Tesla has a long history of executive turnover. Co-founder Marc Tarpenning left ahead of Roadster production in 2008, vice president of vehicle engineering Peter Rawlinson departed ahead of Model S production in 2012, and former engineering chief Doug Field left as the Model 3 was ramped up in 2018.
The one constant has been a small group of core executives who have counseled Mr. Musk. Mr. Straubel was in that circle.

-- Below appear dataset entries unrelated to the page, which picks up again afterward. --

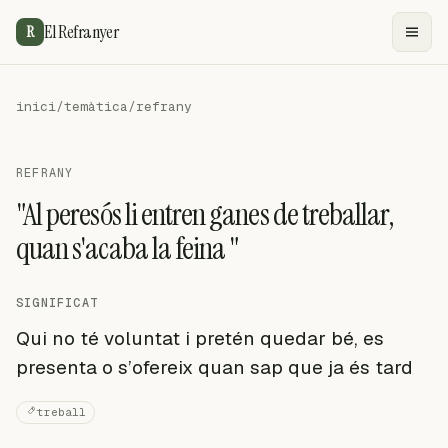
El Refranyer
R
inici
/
temàtica
/
refrany
REFRANY
"Al peresós li entren ganes de treballar,
quan s'acaba la feina "
SIGNIFICAT
Qui no té voluntat i pretén quedar bé, es
presenta o s’ofereix quan sap que ja és tard
treball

Mr. Straubel was deeply involved in the development of the battery pack that powered the first Tesla vehicle, the two-seat Roadster. The battery architecture that the team designed, stringing together thousands of battery cells and avoiding them overheating or catching fire, was one of Tesla’s technological breakthroughs.
Mr. Straubel later helped develop the Model S sedan, the company’s bid to compete against mainstream luxury cars, and set up the network of charging stations through which Tesla was able to convince buyers that an electric car could be practical for a round trip. He then worked on several battery projects for Tesla.
Mr. Musk praised Mr. Straubel during the analysts call, crediting him for “his fundamental role in creating and building Tesla.”
—George Stahl contributed to this article.